Par analogie avec la fonction publique, les organismes de sécurité sociale, qui recrutent la quasi totalité de leur personnel selon le droit commun du travail, n’acceptent les étrangers que dans les postes subalternes, n’impliquant pas de participation directe au service public de la protection sociale : ils obéissent aux instructions de leur ministre de tutelle contenues dans deux lettres des 19 octobre 1979 et 16 octobre 1980, mais ils se mettent en infraction avec les dispositions du code pénal qui répriment toute discrimination à l’embauche et sur lesquelles de simples lettres ministérielles ne peuvent prévaloir.
D’après les témoignages recueillis, cette discrimination s’appliquerait de manière généralisée dans la sécurité sociale en raison d’une longue pratique qui a généré une croyance souvent sincère en la légalité d’une condition de nationalité à l’embauche dans ce secteur. Lorsque le sujet est évoqué, il est fréquent d’entendre que la discrimination aurait été supprimée pour les ressortissants communautaires, conformément au changement de statut intervenu en 1991 dans la fonction publique. Pourtant aucun texte légal ne permet à la sécurité sociale de favoriser ces derniers par rapport aux autres étrangers.

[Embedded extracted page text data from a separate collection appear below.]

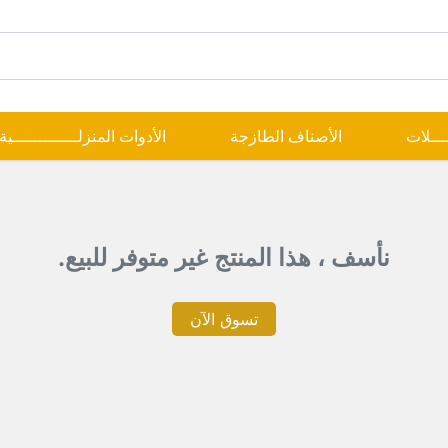
ــــلات
الأصناف الطازجة
الأدوات المنزلـــــــــــــية
نأسف ، هذا المنتج غير متوفر للبيع.
تسوق الآن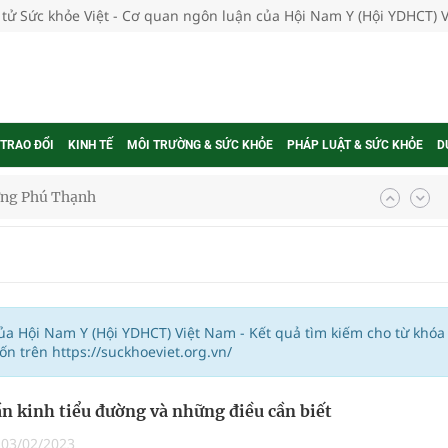
 tử Sức khỏe Việt - Cơ quan ngôn luận của Hội Nam Y (Hội YDHCT) 
 TRAO ĐỔI
KINH TẾ
MÔI TRƯỜNG & SỨC KHỎE
PHÁP LUẬT & SỨC KHỎE
D
ờng Phú Thạnh
hìn phụ nữ mỗi năm
ợng thuốc
của Hội Nam Y (Hội YDHCT) Việt Nam - Kết quả tìm kiếm cho từ khóa
 trên https://suckhoeviet.org.vn/
n kinh tiểu đường và những điều cần biết
g, nhiệt độ cao nhất 35 độ
|
03/02/2023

Dans le cas des organismes de sécurité sociale, l’argument selon lequel ces emplois relèvent de l’exécution d’un service public apparaît d’autant plus paradoxal que les étrangers sont désormais admis à siéger dans les conseils d’administration des caisses sur un pied d’égalité avec les nationaux. Par ailleurs, les salariés des Assedic qui sont chargés du service de l’assurance chômage et qui accomplissent des tâches similaires à celles des personnels de sécurité sociale, ne sont soumis à aucune discrimination sur la base de la nationalité.
Les effectifs des caisses de sécurité sociale du régime général et des régimes agricoles s’élèvent à environ 200000 personnes, auxquels il faudrait ajouter le personnel employé dans les autres régimes de sécurité sociale.
Le verrouillage des professions libérales
Du côté des professions libérales, la fermeture ne se limite pas à la condition de nationalité française imposée depuis longtemps ; la législation y ajoute en effet la nécessité, le plus souvent, de posséder un diplôme français. Ce verrouillage explique que les étrangers représentent seulement 1% des quelque 310 000 personnes exerçant une profession libérale en France. Ils n’y sont accueillis qu’au compte-gouttes, sur la base de conventions bilatérales ou en vertu d’une décision discrétionnaire de l’autorité publique.
Sont ainsi concernées les professions de santé à numerus clausus (médecins, chirurgiens-dentistes, sages-femmes, pharmaciens, vétérinaires, etc) ainsi que les architectes, les géomètres-experts et les experts-comptables. Ces discriminations ne relèvent pourtant d’aucun impératif, comme le prouve la suppression, par la loi du 25 juillet 1985, de la condition de nationalité pour l’exercice de la profession de masseur kinésithérapeute.
Les professions judiciaires sont également concernées. Doivent ainsi posséder la nationalité française, les notaires, les huissiers et commissaires-priseurs, les administrateurs judiciaires et mandataires liquidateurs, et les avocats. Pour ces derniers, la rigueur de cette condition est toutefois atténuée par l’existence d’accords de réciprocité assez nombreux permettant aux étrangers ressortissants des anciens territoires d’outre-mer d’exercer en France.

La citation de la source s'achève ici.